SIREN du client, adresse de livraison, nature de l'opération, TVA sur les débits : les 4 mentions à ajouter à vos factures avant le 1er septembre 2026.

Facture professionnelle française posée sur un comptoir de commerce avec un stylo et une calculatrice, illustrant les mentions obligatoires 2026

Quatre mentions s’ajoutent à vos factures le 1er septembre 2026. Le numéro SIREN du client, puis l’adresse de livraison quand elle diffère de l’adresse de facturation. Viennent ensuite la nature de l’opération facturée et l’option pour le paiement de la TVA d’après les débits. Aucune mention actuelle ne disparaît. Elles s’ajoutent. Et chaque oubli coûte 15 euros, dans la limite de 25 % du montant de la facture.

Pourquoi ces quatre mentions arrivent maintenant

Ces ajouts ne sortent pas de nulle part.
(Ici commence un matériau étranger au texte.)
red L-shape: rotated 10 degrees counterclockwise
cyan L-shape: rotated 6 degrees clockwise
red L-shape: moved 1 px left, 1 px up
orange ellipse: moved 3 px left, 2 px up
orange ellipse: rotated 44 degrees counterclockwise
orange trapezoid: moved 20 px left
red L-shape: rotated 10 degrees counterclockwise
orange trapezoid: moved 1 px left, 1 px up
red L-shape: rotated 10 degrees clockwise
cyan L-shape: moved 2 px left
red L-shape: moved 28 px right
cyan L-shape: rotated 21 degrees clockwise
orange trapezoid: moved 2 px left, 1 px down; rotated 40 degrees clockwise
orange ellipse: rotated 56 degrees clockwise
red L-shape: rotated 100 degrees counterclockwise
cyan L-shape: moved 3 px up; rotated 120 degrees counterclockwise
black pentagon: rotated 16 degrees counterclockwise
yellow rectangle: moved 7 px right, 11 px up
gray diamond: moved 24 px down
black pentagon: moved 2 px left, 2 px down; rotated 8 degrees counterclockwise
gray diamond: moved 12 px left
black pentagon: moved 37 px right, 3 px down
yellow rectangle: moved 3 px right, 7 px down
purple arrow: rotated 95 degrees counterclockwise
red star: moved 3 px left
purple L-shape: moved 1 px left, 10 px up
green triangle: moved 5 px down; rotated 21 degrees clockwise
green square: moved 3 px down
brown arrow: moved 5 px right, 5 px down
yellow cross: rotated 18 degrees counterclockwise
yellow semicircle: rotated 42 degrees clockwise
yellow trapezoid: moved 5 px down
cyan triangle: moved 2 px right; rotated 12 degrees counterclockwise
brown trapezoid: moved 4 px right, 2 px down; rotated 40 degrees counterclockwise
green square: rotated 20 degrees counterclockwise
Ils accompagnent la réforme de la facturation électronique, dont le premier palier tombe le 1er septembre 2026.

À cette date, toutes les entreprises assujetties à la TVA doivent être en mesure de recevoir une facture électronique. Toutes, sans seuil de chiffre d’affaires. L’obligation d’émettre au format électronique, elle, arrive le 1er septembre 2027 pour les TPE et PME.

L’administration a besoin de données structurées pour faire circuler ces factures entre entreprises. Le SIREN sert d’adresse de routage. La nature de l’opération conditionne la date d’exigibilité de la TVA. Chaque nouvelle mention répond à une contrainte technique du dispositif.
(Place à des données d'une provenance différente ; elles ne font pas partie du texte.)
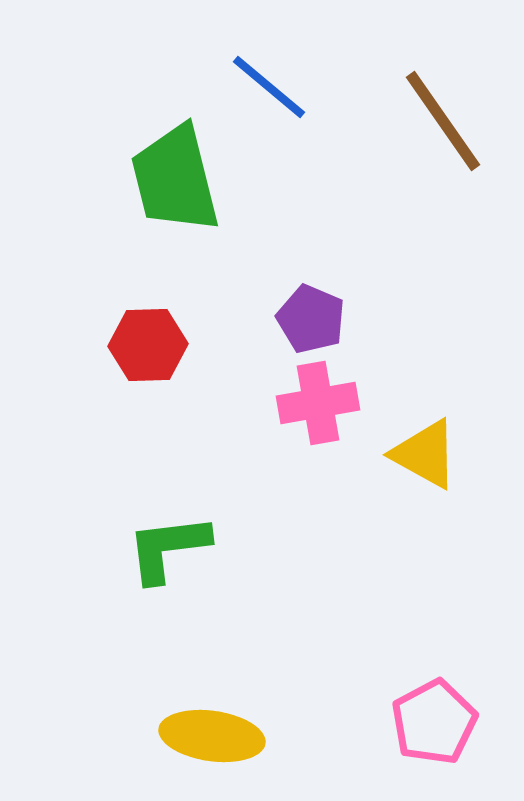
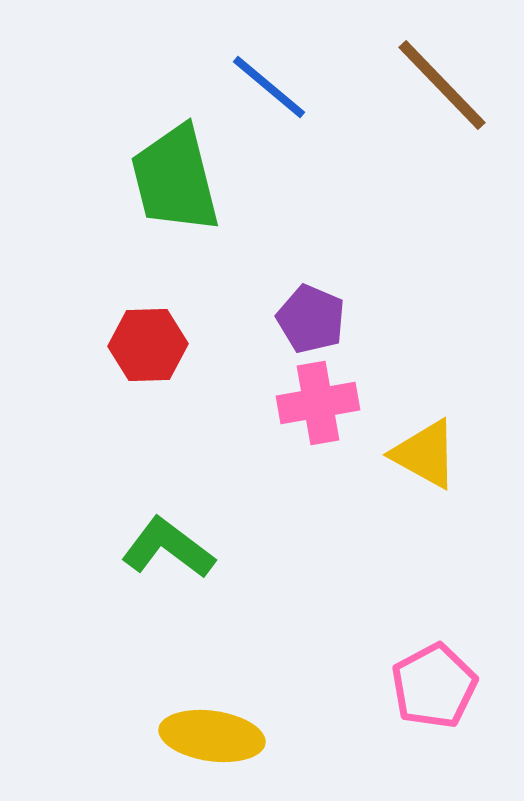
brown line: moved 1 px left, 36 px up; rotated 9 degrees counterclockwise
green L-shape: rotated 44 degrees clockwise
pink pentagon: moved 36 px up
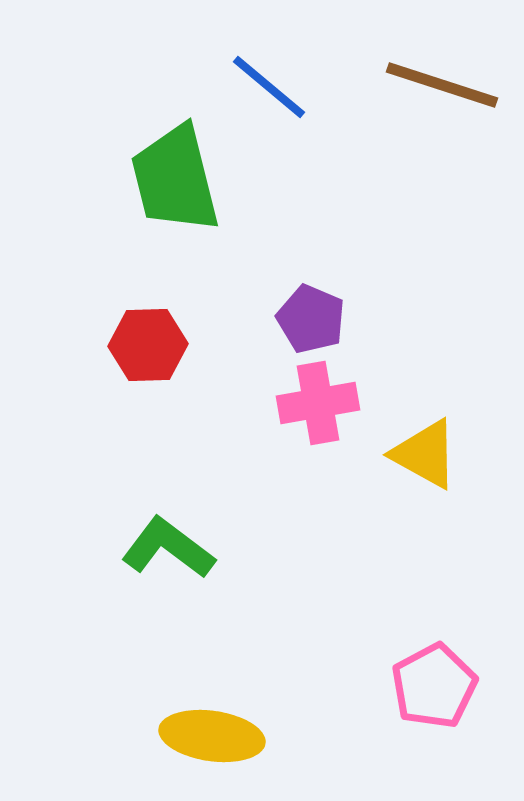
brown line: rotated 28 degrees counterclockwise
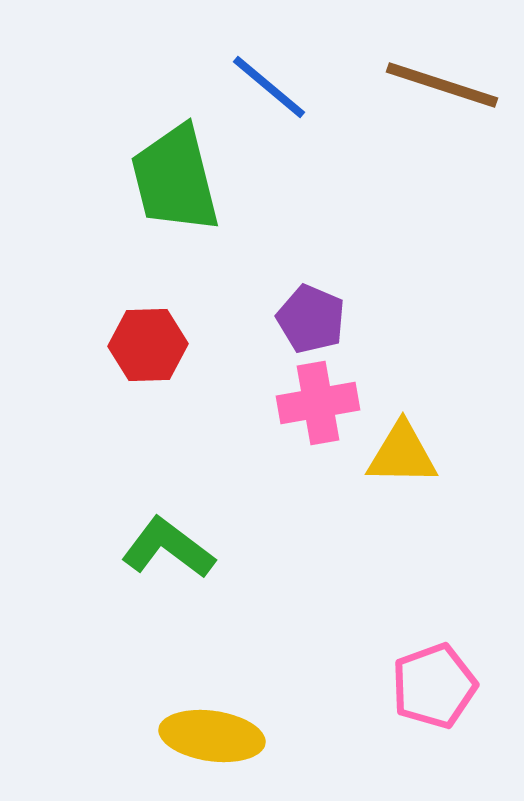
yellow triangle: moved 23 px left; rotated 28 degrees counterclockwise
pink pentagon: rotated 8 degrees clockwise
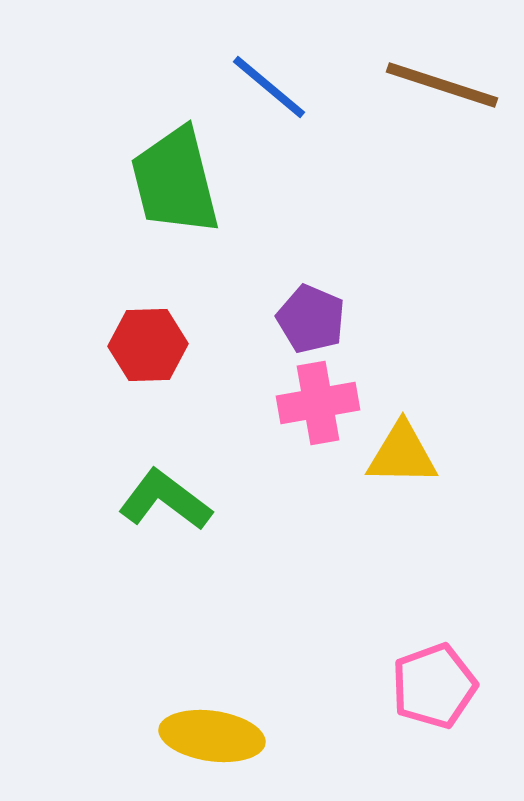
green trapezoid: moved 2 px down
green L-shape: moved 3 px left, 48 px up
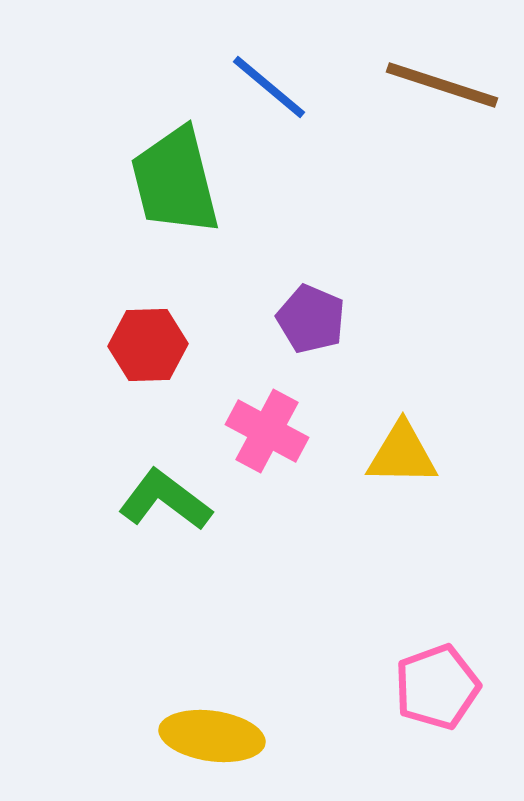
pink cross: moved 51 px left, 28 px down; rotated 38 degrees clockwise
pink pentagon: moved 3 px right, 1 px down
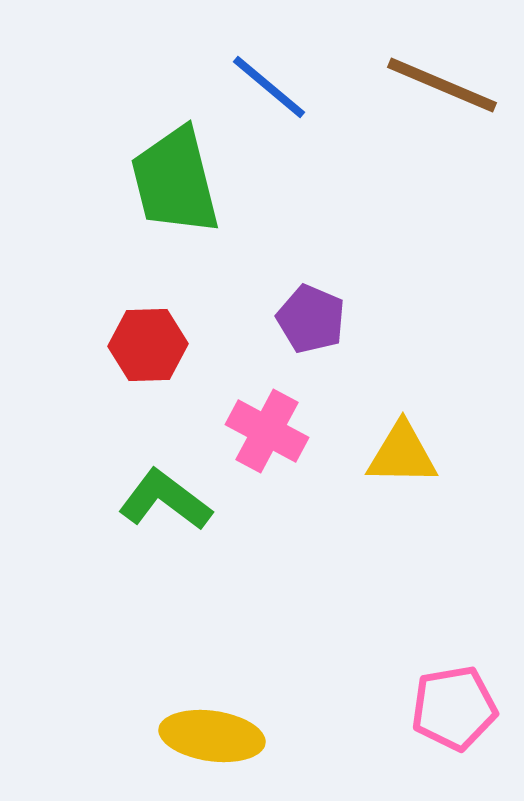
brown line: rotated 5 degrees clockwise
pink pentagon: moved 17 px right, 21 px down; rotated 10 degrees clockwise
Depuis juillet 2025, le terme officiel a d’ailleurs changé. On ne parle plus de PDP mais de plateforme agréée, abrégée PA. Vous devrez en choisir une. La liste des opérateurs immatriculés par l’administration fiscale est publiée et mise à jour sur impots.gouv.fr.

Un point rassure. Ces quatre mentions ne créent aucune obligation comptable nouvelle. Elles reprennent des informations que vous détenez déjà. Le travail porte sur le paramétrage, pas sur la collecte.

Le SIREN du client, la mention qui change tout

C’est la plus structurante des quatre. Jusqu’à présent, indiquer le SIREN de votre client relevait du confort. À compter du 1er septembre 2026, il devient obligatoire sur les factures entre professionnels.

Neuf chiffres. Attribués par l’INSEE. Ils identifient l’entreprise destinataire de façon unique.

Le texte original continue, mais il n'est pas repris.